Una decisión en particular, en el diseño de la historia, hace que Herbert sea uno de nuestros pioneros inesperados. Quienes han leído la novela (en el cine esto no termina nunca de ser claro) sabrán que unos 11.000 años en el futuro (contando desde nuestro presente) ocurre algo llamado la Jihad Butleriana, una revolución (¿política, social, religiosa, las tres a la vez?) que termina con la destrucción de todas las máquinas pensantes. Computadoras, calculadoras, robots y, por supuesto, la inteligencia artificial son prohibidos y convertidos en tabú. Los interrogantes entre paréntesis arriba se deben a que –otra decisión genial– Herbert menciona la Jihad Butleriana sin dar ningún detalle más que el hecho de que el cómputo está prohibido; es tan tabú, que de eso no se habla. Pasó algo, no sabemos qué, y el lugar de las computadoras lo toman los mentats, humanos entrenados para hacer cómputo (resumiendo mucho).
Varios miles de años después, cuando ocurren los hechos narrados en la novela, existe un número de tecnologías (armas, naves espaciales, medicina), pero el cómputo ha sido erradicado por entero. Esta vuelta de tuerca tiene un número de consecuencias notables. Por un lado, le quita a Duna ese tufillo electrónico y cromado que tienen muchas obras que especulan con el futuro (algunos opinan que Duna ni siquiera es ciencia ficción, debido a esto; disiento). Por eso, la novela es al mismo tiempo futurista y renacentista. Por momentos, oscuramente medieval (describe una sociedad en gran parte feudal). Por otro lado, esta decisión le permite a Herbert poner el énfasis en los conflictos humanos y políticos y no en los gadgets.
La otra vuelta de tuerca es su actualidad. Con la irrupción de ChatGPT y otros sistemas de ese tipo en nuestra vida diaria, la Jihad Butleriana se pone al rojo vivo. Es cierto que nadie (al menos por ahora) está pensando en prohibir toda forma de máquina pensante; más bien al revés. Pero sí es cierto que en 1965, casi sesenta años antes de ChatGPT, Frank Herbert se dio cuenta de que la mecanización de los procesos mentales podía conducir (él imaginó 11.000 años en el futuro; quizá ocurra mucho antes) a un conflicto colosal.
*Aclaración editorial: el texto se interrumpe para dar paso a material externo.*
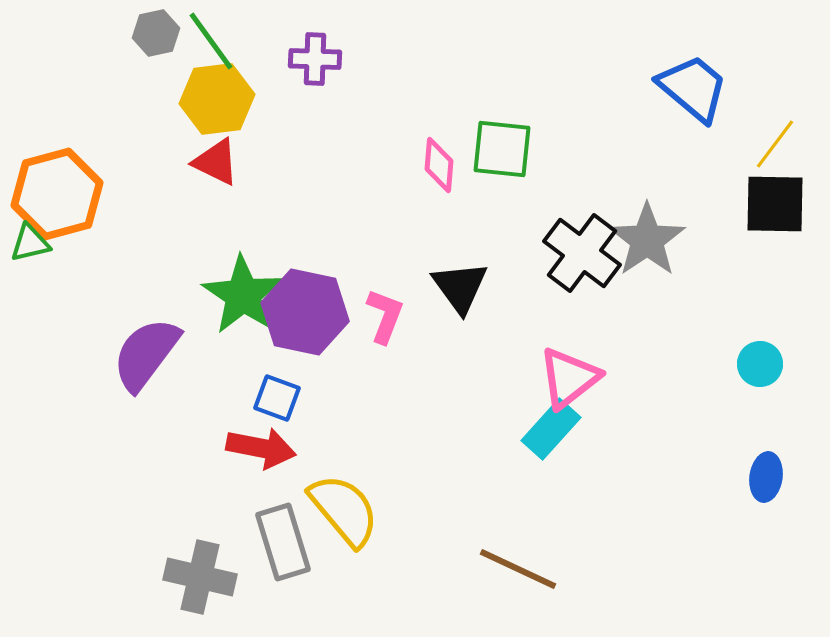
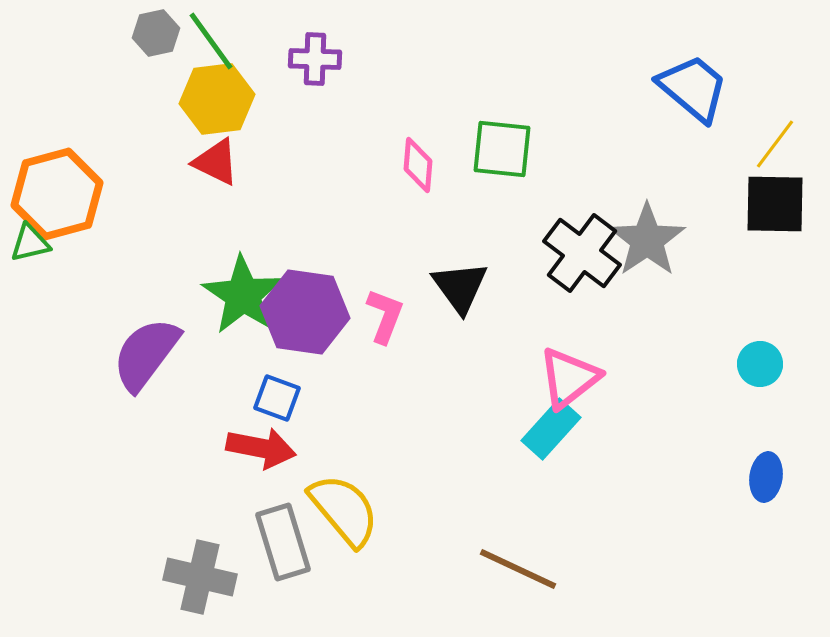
pink diamond: moved 21 px left
purple hexagon: rotated 4 degrees counterclockwise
No sé si llegaremos a eso, pero Duna (la novela, no las películas) enseña que está todo bien con la inteligencia artificial, pero que debemos ser previsores y prudentes. Bastó que las máquinas empezaran a hablarnos y a hacer dibujitos, con GPT y Dall-E, para que nos quedáramos encandilados como chicos. No sería nuestro mejor momento. El estar encandilados, digo.
Pero hay más. Duna es también la gran novela ecológica. Liet-Kynes, el padre de Chani, de la que se enamorará el protagonista, es el planetólogo imperial. La fuerte conexión entre la trama de la novela con los efectos de la civilización sobre los ambientes naturales fue una de las palancas de su éxito comercial, cuando, mucho tiempo atrás, en la década del ‘70, empezábamos a hablar de ecología y se nos calificaba de exagerados. La descalificación continúa aún hoy, claro, y cada vez más rabiosa, a medida que la temperatura promedio del planeta sigue aumentando y venimos de los diez años más cálidos desde 1850; uno atrás del otro. No sabemos adónde vamos, pero, según la ciencia, Arrakis es plausible, y esas quizá no sean buenas noticias. Pero tampoco, dadas las advertencias de esta novela extraordinaria, podemos decir que sean noticias frescas.